### TASK PROMPT:
Except for the pictures, output the records in full and exactly.

──────── INFORMATION SHOWN

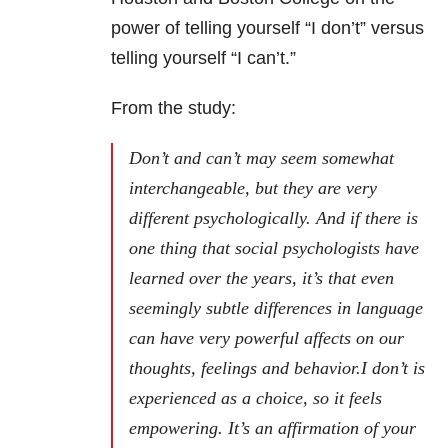
power of telling yourself “I don’t” versus
telling yourself “I can’t.”
From the study:
Don’t and can’t may seem somewhat
interchangeable, but they are very
different psychologically. And if there is
one thing that social psychologists have
learned over the years, it’s that even
seemingly subtle differences in language
can have very powerful affects on our
thoughts, feelings and behavior.I don’t is
experienced as a choice, so it feels
empowering. It’s an affirmation of your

────────────────

### RESULT:
power of telling yourself “I don’t” versus
telling yourself “I can’t.”
From the study:
Don’t and can’t may seem somewhat
interchangeable, but they are very
different psychologically. And if there is
one thing that social psychologists have
learned over the years, it’s that even
seemingly subtle differences in language
can have very powerful affects on our
thoughts, feelings and behavior.I don’t is
experienced as a choice, so it feels
empowering. It’s an affirmation of your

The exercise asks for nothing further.